Collected data
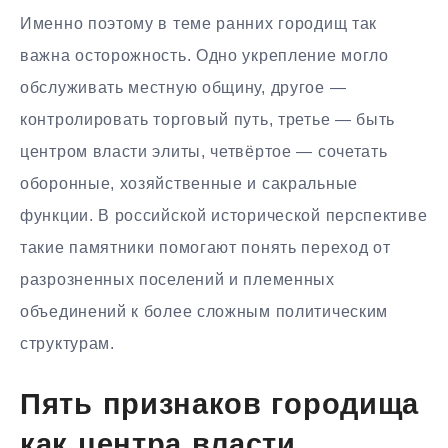
Именно поэтому в теме ранних городищ так
важна осторожность. Одно укрепление могло
обслуживать местную общину, другое —
контролировать торговый путь, третье — быть
центром власти элиты, четвёртое — сочетать
оборонные, хозяйственные и сакральные
функции. В российской исторической перспективе
такие памятники помогают понять переход от
разрозненных поселений и племенных
объединений к более сложным политическим
структурам.
Пять признаков городища
как центра власти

**Problem requirements:** Output every entry exactly, leaving out pictures.

**Written reply:**
Именно поэтому в теме ранних городищ так
важна осторожность. Одно укрепление могло
обслуживать местную общину, другое —
контролировать торговый путь, третье — быть
центром власти элиты, четвёртое — сочетать
оборонные, хозяйственные и сакральные
функции. В российской исторической перспективе
такие памятники помогают понять переход от
разрозненных поселений и племенных
объединений к более сложным политическим
структурам.
Пять признаков городища
как центра власти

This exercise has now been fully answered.